Good Hope is a town in Walton County, Georgia, United States. The population was 339 in 2020.

==History==
The Georgia General Assembly incorporated the place as the Town of Good Hope in 1905. The community was so named on account of the first settlers' "good hope" their town would grow to become prosperous.

==Geography==

Good Hope is located at (33.786925, -83.609638).

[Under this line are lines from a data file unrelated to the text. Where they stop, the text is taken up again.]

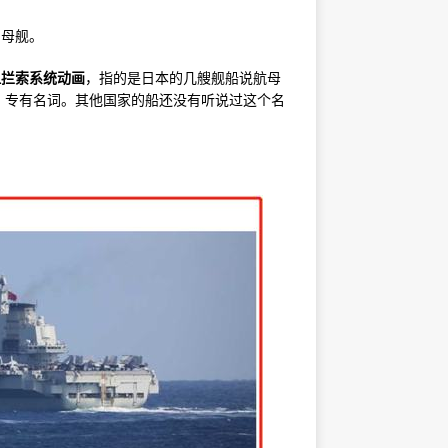
空母舰。
阻拦索系统动画
，指的是日本的几艘舰船说航母
，专有名词。其他国家的船还没有听说过这个名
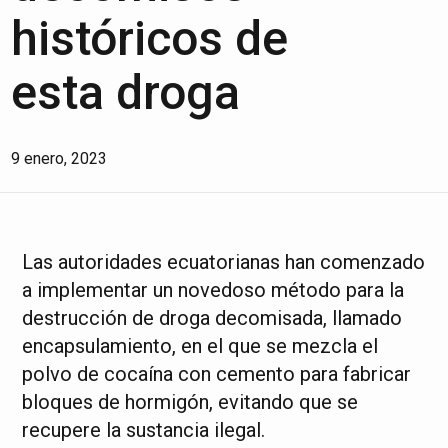
históricos de
esta droga
9 enero, 2023
Las autoridades ecuatorianas han comenzado
a implementar un novedoso método para la
destrucción de droga decomisada, llamado
encapsulamiento, en el que se mezcla el
polvo de cocaína con cemento para fabricar
bloques de hormigón, evitando que se
recupere la sustancia ilegal.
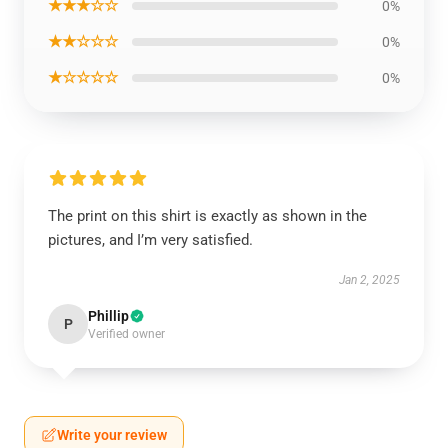
★★★☆☆
0%
★★☆☆☆
0%
★☆☆☆☆
0%
The print on this shirt is exactly as shown in the
pictures, and I’m very satisfied.
Jan 2, 2025
Phillip
P
Verified owner
Write your review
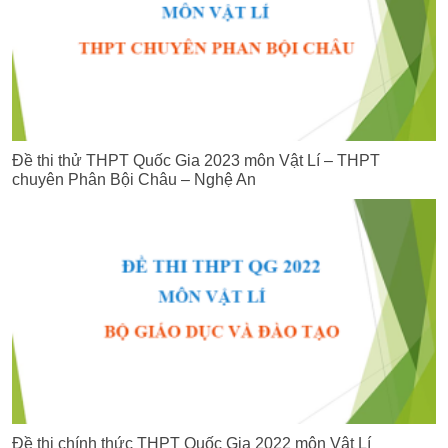
Đề thi thử THPT Quốc Gia 2023 môn Vật Lí – THPT
chuyên Phân Bội Châu – Nghệ An
Đề thi chính thức THPT Quốc Gia 2022 môn Vật Lí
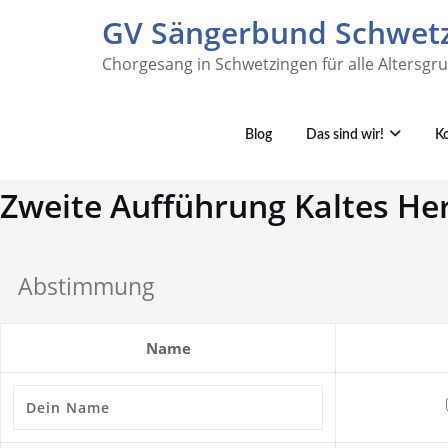
GV Sängerbund Schwetz
Chorgesang in Schwetzingen für alle Altersgr
Blog
Das sind wir!
K
Zweite Aufführung Kaltes Herz
Abstimmung
Name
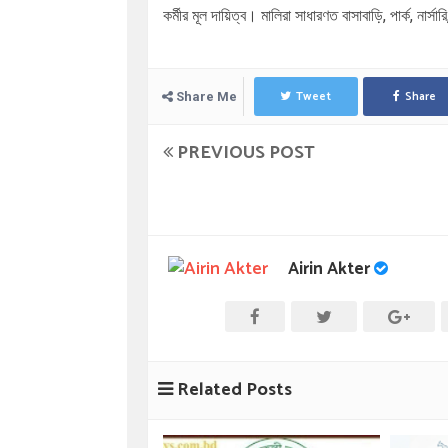
কর্মীর মূল দায়িত্ব। মালিরা সাধারণত বাসাবাড়ি, পার্ক, না
Tweet
Share
Share Me
PREVIOUS POST
Airin Akter
Related Posts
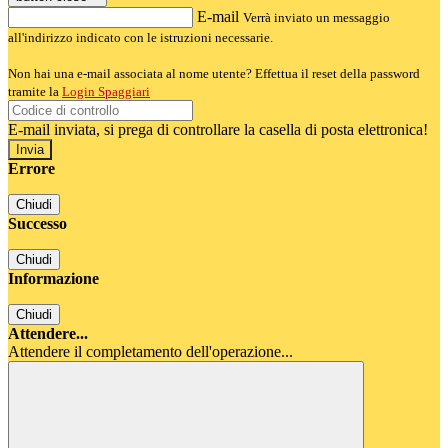
E-mail
Verrà inviato un messaggio
all'indirizzo indicato con le istruzioni necessarie.
Non hai una e-mail associata al nome utente? Effettua il reset della password
tramite la
Login Spaggiari
E-mail inviata, si prega di controllare la casella di posta elettronica!
Errore
Chiudi
Successo
Chiudi
Informazione
Chiudi
Attendere...
Attendere il completamento dell'operazione...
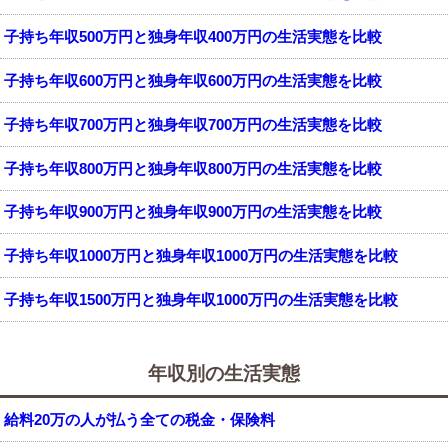
子持ち年収500万円と独身年収400万円の生活実態を比較
子持ち年収600万円と独身年収600万円の生活実態を比較
子持ち年収700万円と独身年収700万円の生活実態を比較
子持ち年収800万円と独身年収800万円の生活実態を比較
子持ち年収900万円と独身年収900万円の生活実態を比較
子持ち年収1000万円と独身年収1000万円の生活実態を比較
子持ち年収1500万円と独身年収1000万円の生活実態を比較
年収別の生活実態
給料20万の人が払う全ての税金・保険料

According to the United States Census Bureau, the town has a total area of 1.8 sqmi, of which 1.8 sqmi is land and 0.56% is water.

==Demographics==

As of the census of 2000, there were 210 people, 85 households, and 66 families residing in the town. By 2020, its population was 339.

Historical population
| Census | Pop. | Note | %± |
| 1910 | 151 |  | — |
| 1920 | 248 |  | 64.2% |
| 1930 | 194 |  | −21.8% |
| 1940 | 219 |  | 12.9% |
| 1950 | 189 |  | −13.7% |
| 1960 | 165 |  | −12.7% |
| 1970 | 202 |  | 22.4% |
| 1980 | 200 |  | −1.0% |
| 1990 | 181 |  | −9.5% |
| 2000 | 210 |  | 16.0% |
| 2010 | 274 |  | 30.5% |
| 2020 | 339 |  | 23.7% |
U.S. Decennial Census

==Notable person==
Moina Michael, a.k.a., the Poppy Lady, was born in the town of Good Hope, in 1869. She pioneered the symbol of the silk poppy in tribute to World War I veterans.